In Cornelius, a $2.47 million construction project has begun on the town’s first park and ride facility, as crews clear land on a 4.34 acre parcel a block south of West Catawba just east of the One Norman Boulevard intersection. When completed by the end of April 2017, the facility will be able to accommodate approximately 350-400 vehicles and address current and future demand for park and ride spaces in Cornelius.
Still under study is what bus lines will be actually serving the new facility.
Blue Line extension: The Blue Line Extension runs 9.3-miles from the 7th Street Station in Center City Charlotte through the NoDA (North of Davidson) and University areas, terminating on the UNC-Charlotte campus. The line will have 11 new transit stations, and approximately 3,100 parking spaces will be provided at the four stations with parking facilities, including 3 parking garages.

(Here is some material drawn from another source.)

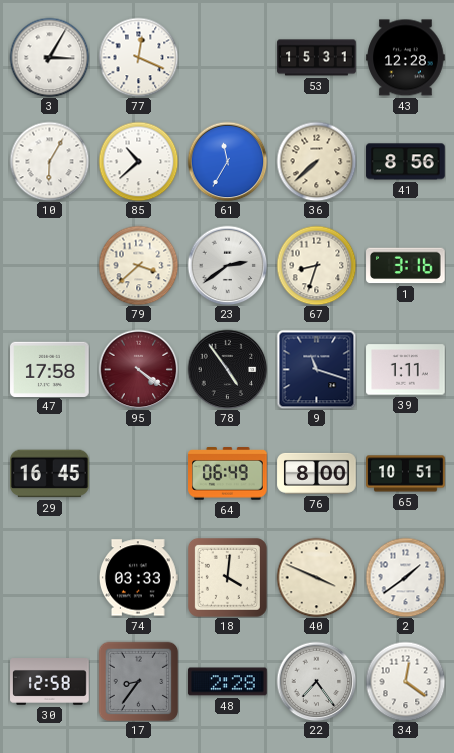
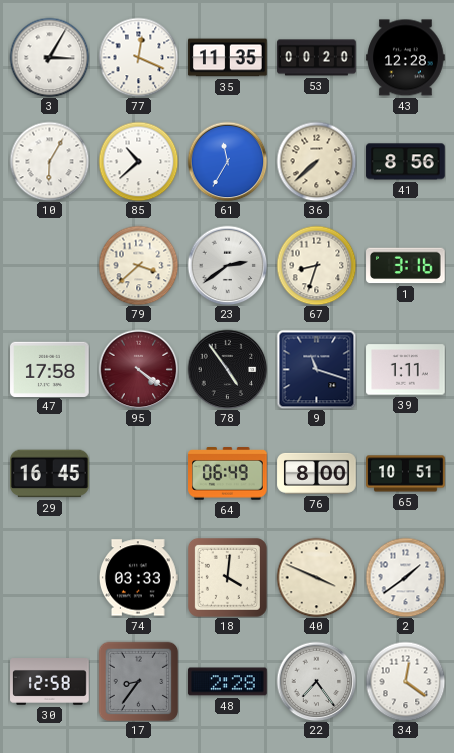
35: none -> 11:35
53: 15:31 -> 00:20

The alignment will run within the existing Norfolk Southern and North Carolina Railroad (NCRR) rights-of-way from Center City Charlotte to the middle of the route where it will transition to the median of North Tryon Street/US-29. The line will remain in the median until approximately 1,000 feet north of the existing entrance to the UNC Charlotte’s Charlotte Research Institute, where it will enter the campus. The $1.16 billion extension is expected to be completed by the end of 2017.